Hal ini dimungkinkan oleh penggunaan teknologi blockchain pada Rupiah Digital, sama seperti yang digunakan pada mata uang kripto. Bedanya, Rupiah Digital diterbitkan oleh otoritas keuangan yang sah, sehingga dilindungi hukum dan lebih aman.
Sementara itu, mata uang kripto yang beredar selama ini dikembangkan secara privat. Struktur pencatatannya benar-benar terdesentralisasi sepenuhnya, tetapi tidak transparan dari segi identitas nasabah.
Alhasil, meski pencatatan transaksi uang tercatat secara real-time, namun nilai uang cenderung volatile karena identitas nasabah bisa dibuat anonim.
Pengembangan secara privat tanpa campur tangan otoritas yang sah juga memungkinkan penerbitan kripto lebih dikontrol oleh algoritma.
Roadmap Rupiah Digital
Dalam paparannya, BI mengatakan pengembangan ekonomi dan keuangan digital (EKD) nasional bertujuan untuk mendukung pertumbuhan ekonomi yang berkelanjutan. Pemanfaatan teknologi akan meningkatkan volume dan frekuensi transaksi pembayaran digital.

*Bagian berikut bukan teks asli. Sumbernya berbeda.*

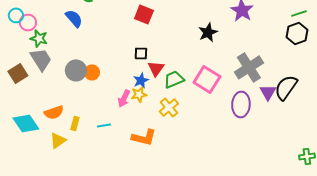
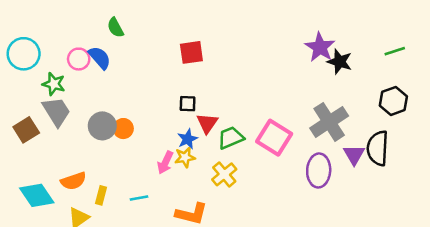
red square: (144, 14) -> (191, 52), turned -30
cyan circle: (16, 15) -> (24, 54), size x1.6
pink circle: (28, 22) -> (79, 59), moved
black star: (208, 32) -> (340, 62), moved, turned -30
black hexagon: (297, 33) -> (393, 101), moved
black semicircle: (286, 87) -> (378, 148), turned -32

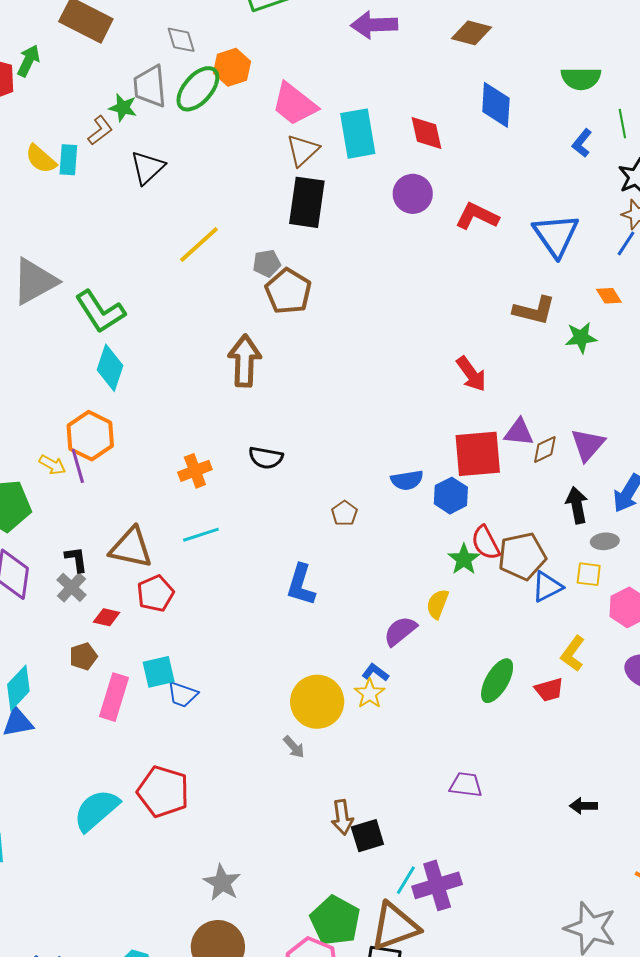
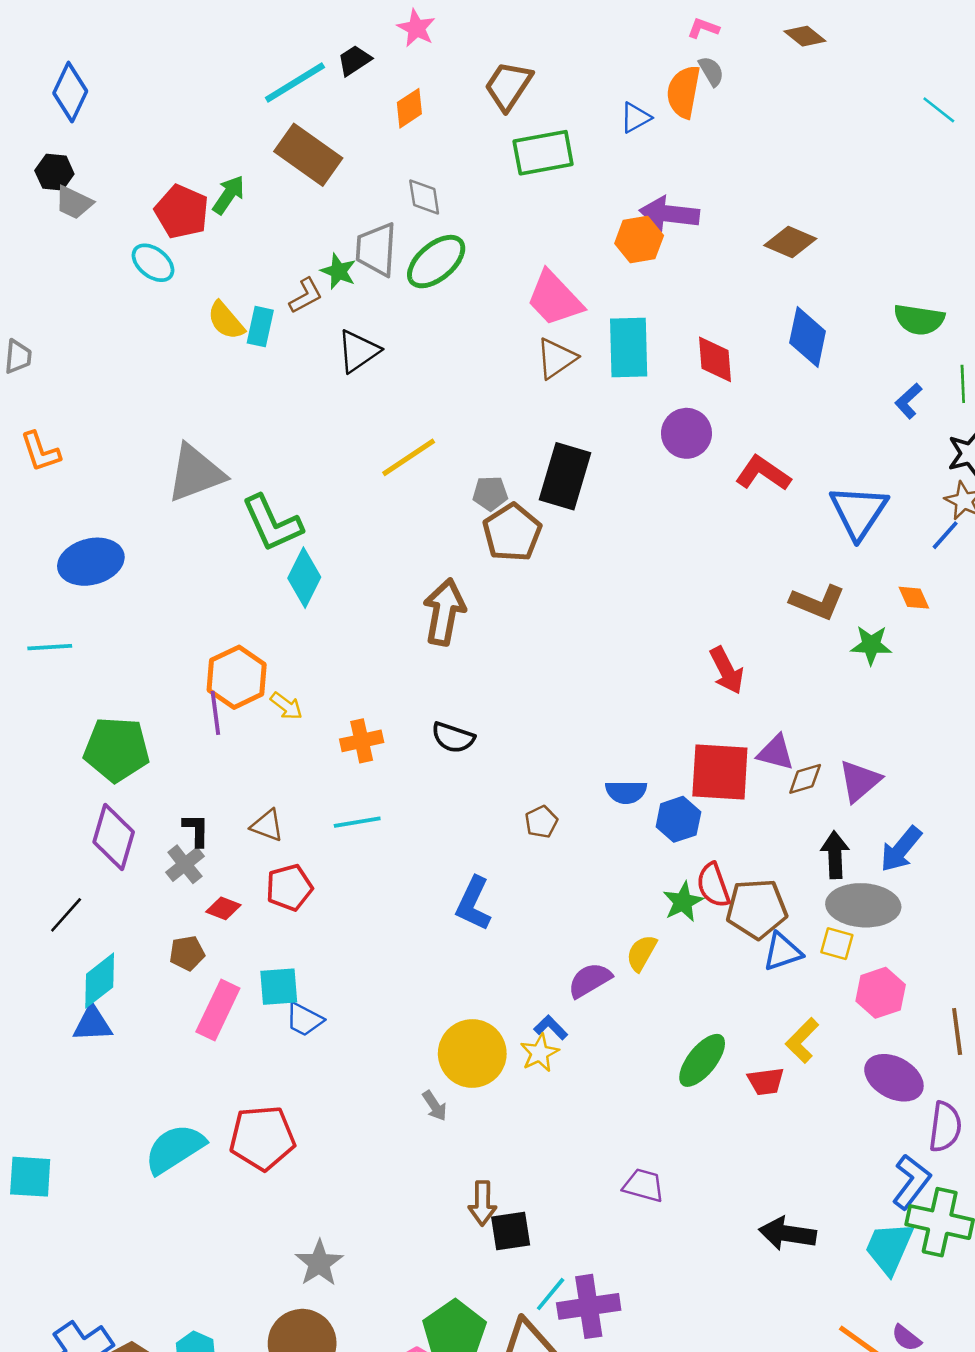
orange hexagon: (232, 67) -> (639, 239), moved
black rectangle: (307, 202) -> (565, 476), moved
cyan diamond: (110, 368) -> (304, 578), moved
yellow arrow: (52, 465) -> (286, 706), moved
gray ellipse: (605, 541) -> (863, 905), size x2.0
brown triangle: (131, 548) -> (267, 825), size x0.6
red pentagon: (163, 792) -> (262, 1138), turned -30
black arrow: (583, 806) -> (787, 1234), size x1.6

Selain itu, infrastruktur pembayaran dan pasar uang yang stabil, moden, aman, dan andal sesuai standar internasional juga bisa diimplementasikan.

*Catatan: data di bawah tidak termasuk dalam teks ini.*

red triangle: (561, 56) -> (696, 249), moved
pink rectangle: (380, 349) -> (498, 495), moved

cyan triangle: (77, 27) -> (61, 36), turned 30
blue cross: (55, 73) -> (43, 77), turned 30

Saat ini, BI tengah merumuskan proof of concept untuk penerbitan Rupiah Digital, setelah rancangan konsepnya dipublikasikan dan mendapat masukan dari industri dan masyarakat.
Model bisnis ‘wholesaler’ Rupiah Digital akan ditempuh, sehingga BI sebagai bank sentral akan lebih fokus pada penerbitan dan pengedaran mata uang virtual tersebut melalui Khazanah Digital Rupiah yang akan dibangun.

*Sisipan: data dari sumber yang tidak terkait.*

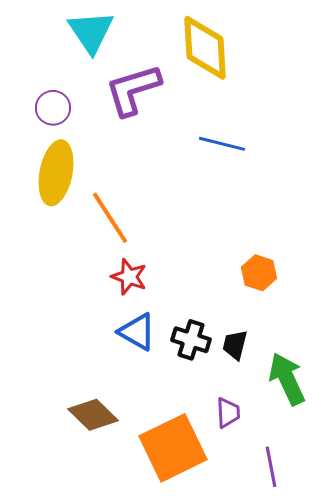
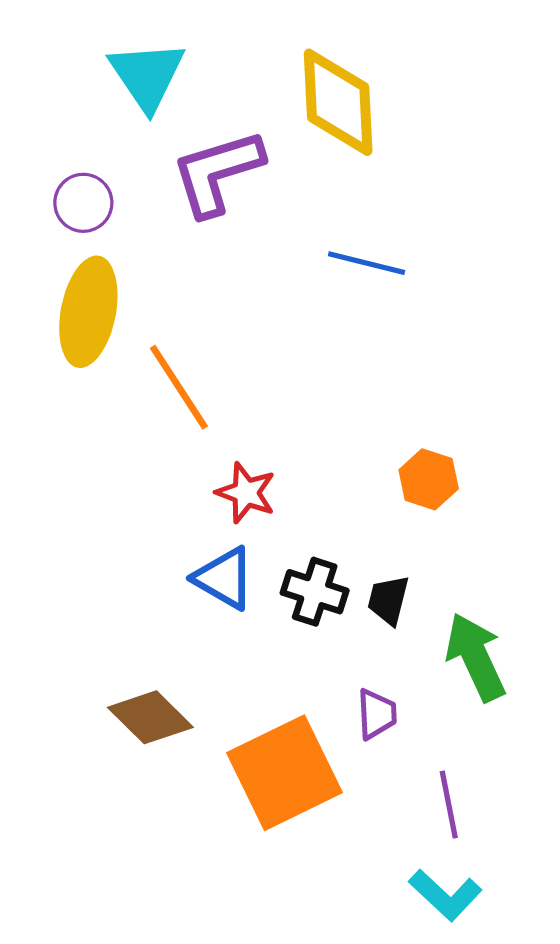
red star: (129, 277) -> (246, 493), moved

Lalu, pemanfaatan untuk transaksi ritel oleh masyarakat akan diserahkan kepada bank dan nonbank yang dipilih nantinya. Saat ini, BI juga melakukan kajian untuk pemilihan platform kompatibel.
Secara sederhana, pada tahap pertama, Proyek Garuda Rupiah Digital akan dimulai dengan ‘wholesale-CBDC’ untuk penerbitan, pemusnahan, dan transfer antar-bank.
Baca: Jack Ma Kasih Pesan Menohok ke Alibaba, Karyawan Kaget
Tahap kedua, wholesale-CBDC akan diperluas untuk mendukung operasi moneter dan pengembangan pasar keuangan.
Lalu, pada tahap ketiga, wholesale-CBDC akan berinteraksi dengan ritel-CBDC secara end-to-end atau dimanfaatkan oleh masyarakat umum dalam kebutuhan transaksi sehari-hari.